REQUIRED ACTION
Working through the lines below, return each one that holds "影视频库".
(INFORMATION begins)
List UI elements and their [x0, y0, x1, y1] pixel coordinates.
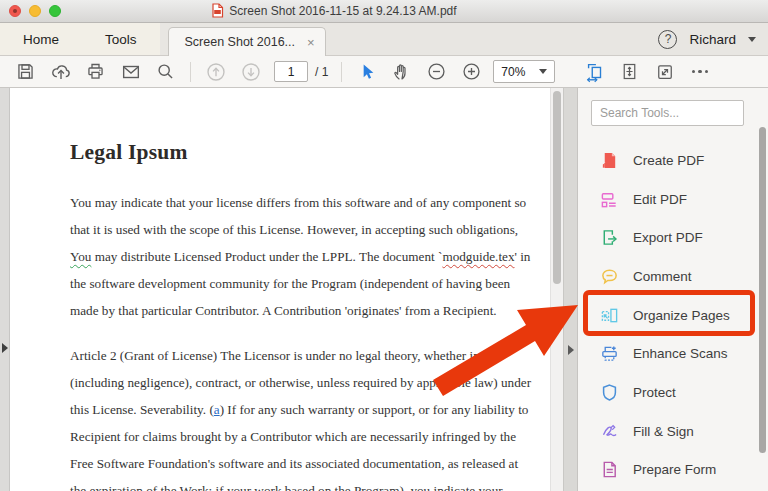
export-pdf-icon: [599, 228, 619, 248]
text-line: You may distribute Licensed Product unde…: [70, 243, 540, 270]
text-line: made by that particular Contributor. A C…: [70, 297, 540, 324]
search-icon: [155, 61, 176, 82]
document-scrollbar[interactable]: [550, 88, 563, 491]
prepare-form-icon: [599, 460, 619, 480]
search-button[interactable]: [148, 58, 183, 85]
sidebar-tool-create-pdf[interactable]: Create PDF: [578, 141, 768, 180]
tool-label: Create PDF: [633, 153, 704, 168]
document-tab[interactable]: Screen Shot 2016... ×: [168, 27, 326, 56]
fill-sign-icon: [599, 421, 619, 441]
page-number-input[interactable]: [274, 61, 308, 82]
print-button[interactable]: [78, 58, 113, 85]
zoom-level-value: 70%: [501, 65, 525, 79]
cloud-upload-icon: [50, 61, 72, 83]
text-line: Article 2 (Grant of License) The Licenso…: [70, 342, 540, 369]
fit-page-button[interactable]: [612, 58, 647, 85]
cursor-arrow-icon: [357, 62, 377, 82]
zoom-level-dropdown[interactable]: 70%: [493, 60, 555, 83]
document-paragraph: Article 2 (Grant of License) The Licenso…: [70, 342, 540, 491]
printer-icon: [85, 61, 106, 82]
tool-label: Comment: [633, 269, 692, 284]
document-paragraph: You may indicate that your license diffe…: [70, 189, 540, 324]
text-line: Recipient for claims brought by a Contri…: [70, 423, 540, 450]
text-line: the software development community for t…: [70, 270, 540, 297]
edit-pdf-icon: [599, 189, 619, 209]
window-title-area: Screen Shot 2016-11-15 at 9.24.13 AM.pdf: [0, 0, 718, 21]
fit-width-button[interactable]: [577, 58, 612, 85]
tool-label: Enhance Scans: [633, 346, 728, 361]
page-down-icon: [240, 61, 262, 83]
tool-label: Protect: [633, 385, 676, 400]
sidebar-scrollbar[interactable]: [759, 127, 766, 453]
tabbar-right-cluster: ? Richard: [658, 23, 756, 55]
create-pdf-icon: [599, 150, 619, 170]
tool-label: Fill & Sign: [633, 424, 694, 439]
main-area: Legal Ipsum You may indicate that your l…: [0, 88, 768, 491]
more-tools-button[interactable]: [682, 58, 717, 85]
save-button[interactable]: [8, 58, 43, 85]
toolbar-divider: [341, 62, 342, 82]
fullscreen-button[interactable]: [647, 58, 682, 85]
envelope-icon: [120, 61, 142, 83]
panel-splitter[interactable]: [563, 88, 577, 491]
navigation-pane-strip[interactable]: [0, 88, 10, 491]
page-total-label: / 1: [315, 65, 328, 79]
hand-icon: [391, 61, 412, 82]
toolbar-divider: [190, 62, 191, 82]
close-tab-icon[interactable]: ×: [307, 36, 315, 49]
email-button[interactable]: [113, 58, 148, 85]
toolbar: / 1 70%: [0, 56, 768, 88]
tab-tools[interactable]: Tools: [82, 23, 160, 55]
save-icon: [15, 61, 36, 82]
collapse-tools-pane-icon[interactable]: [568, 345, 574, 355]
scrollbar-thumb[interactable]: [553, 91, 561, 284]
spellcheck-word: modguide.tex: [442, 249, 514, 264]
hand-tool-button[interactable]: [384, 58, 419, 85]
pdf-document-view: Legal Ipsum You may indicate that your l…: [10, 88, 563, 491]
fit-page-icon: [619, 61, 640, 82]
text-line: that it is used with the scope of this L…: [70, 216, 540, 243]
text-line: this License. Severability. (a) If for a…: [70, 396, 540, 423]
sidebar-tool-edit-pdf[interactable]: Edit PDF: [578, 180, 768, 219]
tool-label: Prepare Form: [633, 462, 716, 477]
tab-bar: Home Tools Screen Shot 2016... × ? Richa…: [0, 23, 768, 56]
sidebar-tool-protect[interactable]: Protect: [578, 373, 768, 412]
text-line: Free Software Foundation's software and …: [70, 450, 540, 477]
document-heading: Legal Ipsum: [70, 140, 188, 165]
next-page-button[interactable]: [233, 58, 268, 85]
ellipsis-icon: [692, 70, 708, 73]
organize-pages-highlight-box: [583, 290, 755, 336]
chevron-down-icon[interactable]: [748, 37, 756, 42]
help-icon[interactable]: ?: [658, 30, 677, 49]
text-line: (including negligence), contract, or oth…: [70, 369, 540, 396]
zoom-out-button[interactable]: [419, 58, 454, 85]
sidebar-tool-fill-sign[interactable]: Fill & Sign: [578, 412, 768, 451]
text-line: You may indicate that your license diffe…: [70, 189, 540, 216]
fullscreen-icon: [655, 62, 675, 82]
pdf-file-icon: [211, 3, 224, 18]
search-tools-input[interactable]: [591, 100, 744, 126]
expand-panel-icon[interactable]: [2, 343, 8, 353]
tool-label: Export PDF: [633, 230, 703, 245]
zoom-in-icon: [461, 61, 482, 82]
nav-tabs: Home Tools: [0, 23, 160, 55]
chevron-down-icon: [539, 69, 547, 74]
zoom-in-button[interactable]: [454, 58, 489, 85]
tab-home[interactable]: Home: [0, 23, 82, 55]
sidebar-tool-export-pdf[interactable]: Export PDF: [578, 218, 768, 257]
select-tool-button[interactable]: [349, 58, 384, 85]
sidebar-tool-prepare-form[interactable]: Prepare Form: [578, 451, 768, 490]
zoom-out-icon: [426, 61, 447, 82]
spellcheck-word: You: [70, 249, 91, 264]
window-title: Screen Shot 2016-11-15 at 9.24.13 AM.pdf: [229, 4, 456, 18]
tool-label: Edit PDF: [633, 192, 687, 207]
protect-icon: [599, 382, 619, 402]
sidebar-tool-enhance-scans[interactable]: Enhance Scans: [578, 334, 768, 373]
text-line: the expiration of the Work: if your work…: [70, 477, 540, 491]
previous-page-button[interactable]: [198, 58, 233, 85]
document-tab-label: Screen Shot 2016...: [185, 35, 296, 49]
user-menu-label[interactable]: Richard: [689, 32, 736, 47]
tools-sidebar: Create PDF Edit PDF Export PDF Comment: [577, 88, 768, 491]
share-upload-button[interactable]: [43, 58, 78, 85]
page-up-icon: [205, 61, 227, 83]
(INFORMATION ends)
(INFORMATION begins)
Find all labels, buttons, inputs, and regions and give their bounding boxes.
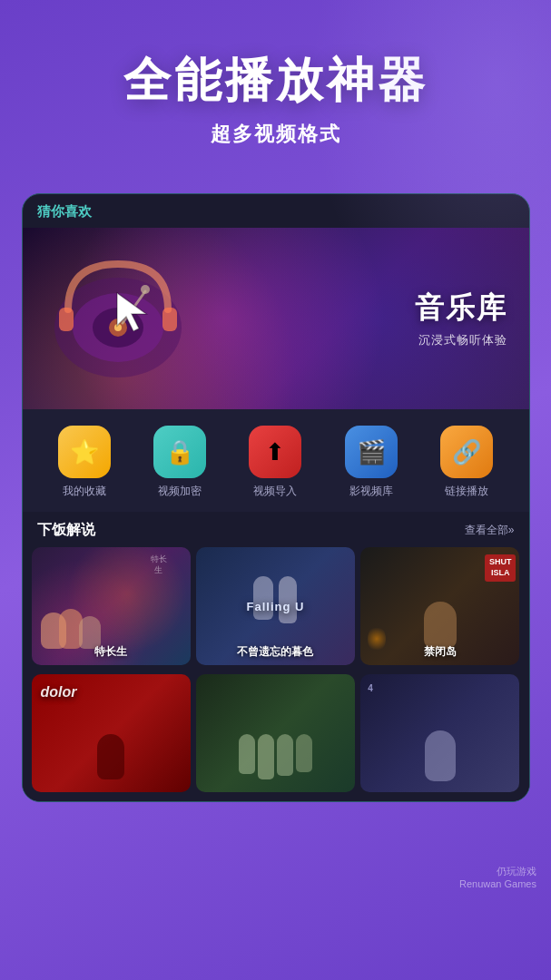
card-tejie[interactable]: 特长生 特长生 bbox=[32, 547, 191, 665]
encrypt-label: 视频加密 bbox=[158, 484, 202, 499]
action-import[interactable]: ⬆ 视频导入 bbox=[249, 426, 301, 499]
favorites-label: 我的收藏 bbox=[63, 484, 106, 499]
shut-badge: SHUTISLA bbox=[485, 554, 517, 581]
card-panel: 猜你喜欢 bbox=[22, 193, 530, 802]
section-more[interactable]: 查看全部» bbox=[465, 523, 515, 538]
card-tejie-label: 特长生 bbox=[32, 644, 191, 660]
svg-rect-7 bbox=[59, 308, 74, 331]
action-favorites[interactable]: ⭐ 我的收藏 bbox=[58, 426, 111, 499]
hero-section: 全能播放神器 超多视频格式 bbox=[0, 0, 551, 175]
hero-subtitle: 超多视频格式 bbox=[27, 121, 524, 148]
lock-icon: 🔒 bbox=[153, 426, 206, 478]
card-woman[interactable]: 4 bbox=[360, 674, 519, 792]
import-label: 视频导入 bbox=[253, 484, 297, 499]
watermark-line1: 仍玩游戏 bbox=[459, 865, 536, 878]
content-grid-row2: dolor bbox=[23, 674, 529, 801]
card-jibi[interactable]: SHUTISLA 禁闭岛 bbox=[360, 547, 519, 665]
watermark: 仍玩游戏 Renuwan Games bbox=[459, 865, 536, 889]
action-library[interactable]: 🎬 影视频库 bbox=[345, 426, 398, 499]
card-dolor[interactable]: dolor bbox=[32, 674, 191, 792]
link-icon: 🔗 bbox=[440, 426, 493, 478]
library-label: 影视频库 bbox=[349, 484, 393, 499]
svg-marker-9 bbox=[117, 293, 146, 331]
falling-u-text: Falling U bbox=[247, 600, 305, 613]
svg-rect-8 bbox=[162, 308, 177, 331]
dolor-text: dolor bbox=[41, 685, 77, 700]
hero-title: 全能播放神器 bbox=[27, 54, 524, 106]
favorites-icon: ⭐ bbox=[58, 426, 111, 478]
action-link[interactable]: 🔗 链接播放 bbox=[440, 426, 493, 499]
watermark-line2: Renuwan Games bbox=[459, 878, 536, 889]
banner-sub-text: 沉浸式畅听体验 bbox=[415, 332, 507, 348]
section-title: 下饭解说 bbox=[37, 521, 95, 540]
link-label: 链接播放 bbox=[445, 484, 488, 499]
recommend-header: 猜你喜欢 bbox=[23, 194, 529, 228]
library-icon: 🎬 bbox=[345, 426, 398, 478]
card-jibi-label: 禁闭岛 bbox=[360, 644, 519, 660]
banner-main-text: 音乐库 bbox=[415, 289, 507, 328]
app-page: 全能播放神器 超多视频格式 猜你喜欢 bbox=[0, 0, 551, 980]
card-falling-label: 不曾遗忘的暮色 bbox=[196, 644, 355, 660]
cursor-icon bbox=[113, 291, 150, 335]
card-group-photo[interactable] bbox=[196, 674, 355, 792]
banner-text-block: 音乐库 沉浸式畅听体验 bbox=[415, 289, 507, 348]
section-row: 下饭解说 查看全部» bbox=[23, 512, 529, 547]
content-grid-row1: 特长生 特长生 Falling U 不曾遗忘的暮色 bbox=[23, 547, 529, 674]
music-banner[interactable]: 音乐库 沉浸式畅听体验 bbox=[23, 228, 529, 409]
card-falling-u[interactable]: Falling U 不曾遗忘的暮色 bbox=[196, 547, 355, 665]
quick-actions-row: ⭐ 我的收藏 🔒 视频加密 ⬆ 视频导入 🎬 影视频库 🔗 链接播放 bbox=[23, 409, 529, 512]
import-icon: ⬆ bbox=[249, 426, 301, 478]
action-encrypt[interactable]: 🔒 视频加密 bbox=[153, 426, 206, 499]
(INFORMATION ends)
SOLUTION BELOW
action-library[interactable]: 🎬 影视频库 bbox=[345, 426, 398, 499]
library-label: 影视频库 bbox=[349, 484, 393, 499]
quick-actions-row: ⭐ 我的收藏 🔒 视频加密 ⬆ 视频导入 🎬 影视频库 🔗 链接播放 bbox=[23, 409, 529, 512]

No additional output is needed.